Stephanie Berman-Eisenberg, president, CEO, Carrfour Supportive Housing
South Florida has to create more incentives and opportunities in order for entrepreneurs, companies and financiers to move into our region. We have a lot to offer, but we still fall short when it comes to collaboration spaces, incubators, large technology headquarters and curating spaces where innovation can flourish.
Jose R. Costa, CEO, For Eyes
Expand and extend the investment and effort evident in Miami that is fostering tech entrepreneurs to Broward and Palm Beach.
Jerome Hutchinson Jr., managing partner, JHJ Marketing Group
To prepare our workforce and facilitate access to capital to ensure we have a ready workforce and entrepreneurship opportunities for all residents. To accomplish this, we have to ensure that the investment necessary to insure the infrastructure, educational opportunities, mentoring, co-working and program space is accessible to all residents in every community and institution, including but not limited to, all of our public schools and community spaces.

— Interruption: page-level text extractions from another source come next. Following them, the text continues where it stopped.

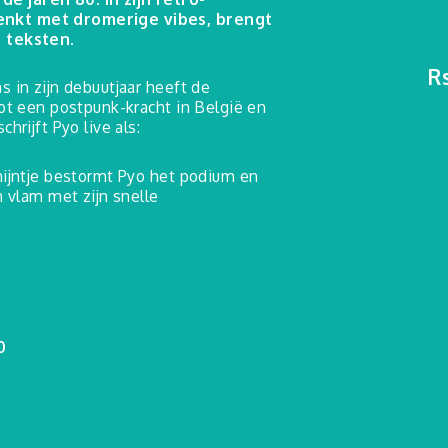
nkt met dromerige vibes, brengt
e teksten.
R
s in zijn debuutjaar heeft de
tot een postpunk-kracht in België en
hrijft Pyo live als:
nijntje bestormt Pyo het podium en
n vlam met zijn snelle
0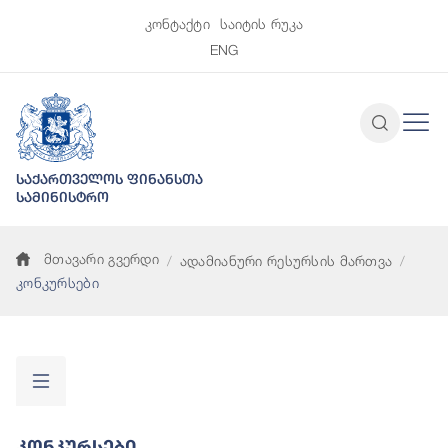
კონტაქტი
საიტის რუკა
ENG
საქართველოს ფინანსთა
სამინისტრო
მთავარი გვერდი
ადამიანური რესურსის მართვა
კონკურსები
Კონკურსები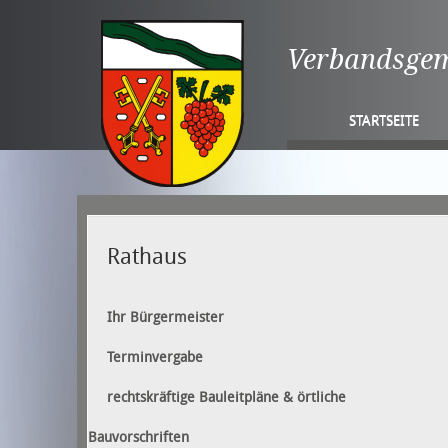
Verbandsge
STARTSEITE
Rathaus
Ihr Bürgermeister
Terminvergabe
rechtskräftige Bauleitpläne & örtliche
Bauvorschriften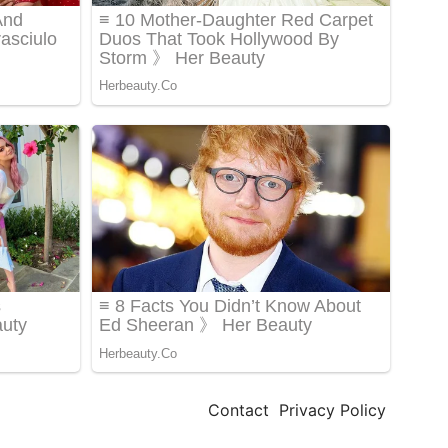
Contact
Privacy Policy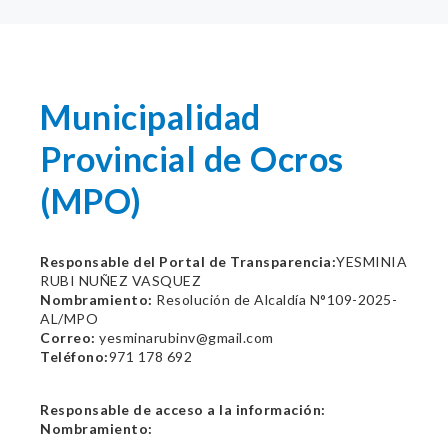
Municipalidad
Provincial de Ocros
(MPO)
Responsable del Portal de Transparencia:
YESMINIA
RUBI NUÑEZ VASQUEZ
Nombramiento:
Resolución de Alcaldía N°109-2025-
AL/MPO
Correo:
yesminarubinv@gmail.com
Teléfono:
971 178 692
Responsable de acceso a la información:
Nombramiento: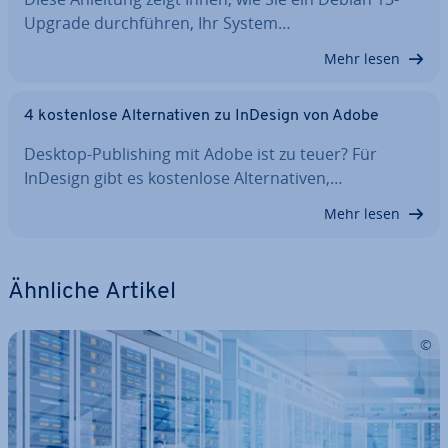
Upgrade durch­füh­ren, Ihr System…
Mehr lesen
4 kos­ten­lo­se Al­ter­na­ti­ven zu InDesign von Adobe
Desktop-Pu­bli­shing mit Adobe ist zu teuer? Für
InDesign gibt es kos­ten­lo­se Al­ter­na­ti­ven,…
Mehr lesen
Ähnliche Artikel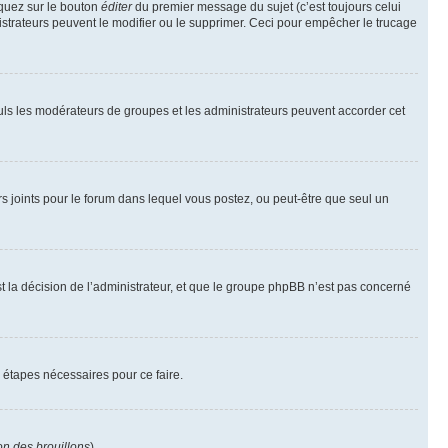
iquez sur le bouton
éditer
du premier message du sujet (c’est toujours celui
istrateurs peuvent le modifier ou le supprimer. Ceci pour empêcher le trucage
Seuls les modérateurs de groupes et les administrateurs peuvent accorder cet
iers joints pour le forum dans lequel vous postez, ou peut-être que seul un
 la décision de l’administrateur, et que le groupe phpBB n’est pas concerné
 étapes nécessaires pour ce faire.
on des brouillons
).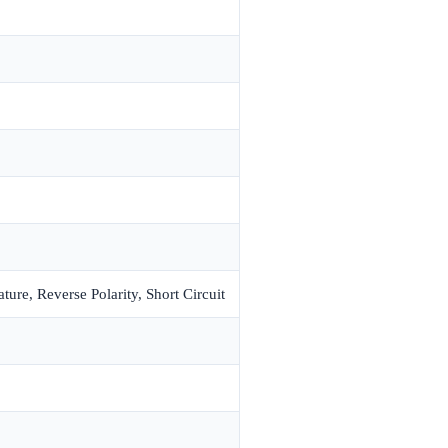
ure, Reverse Polarity, Short Circuit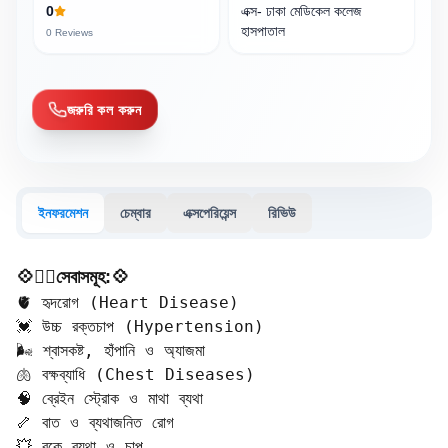
0
এক্স- ঢাকা মেডিকেল কলেজ
হাসপাতাল
0
Reviews
জরুরি কল করুন
ইনফরমেশন
চেম্বার
এক্সপেরিয়েন্স
রিভিউ
💠🧑‍⚕️সেবাসমূহ:💠
🫀 হৃদরোগ (Heart Disease)  

💓 উচ্চ রক্তচাপ (Hypertension)  

🌬️ শ্বাসকষ্ট, হাঁপানি ও অ্যাজমা  

🫁 বক্ষব্যাধি (Chest Diseases)  

🧠 ব্রেইন স্ট্রোক ও মাথা ব্যথা  

🦴 বাত ও ব্যথাজনিত রোগ  

💥 বুকে ব্যথা ও চাপ  
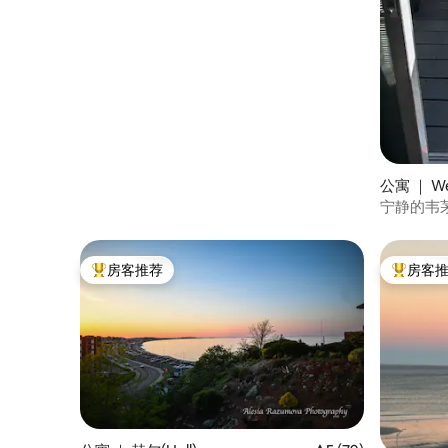
公寓 ｜ W
宁静的韦
房客推荐
房客
热门「房客推荐」
热门「房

Willie Logan, founder, CEO and president, Opa-locka Community Development Corp.
In May 2017, South Florida was number 1 in the U.S. for new start-ups. Successful start-ups need teams of technology skilled workers. South Florida needs to connect the start-ups and established businesses with our universities and vocational technology training centers to create an ecosystem that teaches, trains, mentors, and ultimately hires, so that these start-ups and established businesses can scale with the right workforce.
Raymond Mobayed, owner, 4IT Inc.
I think South Florida is already heading in that direction, hence why companies like Amazon want to come here. We have many technology companies here that are start-ups, and that’s how it all begins. As starter companies grow and create more and more innovative technology, South Florida can ultimately become an international tech hub too.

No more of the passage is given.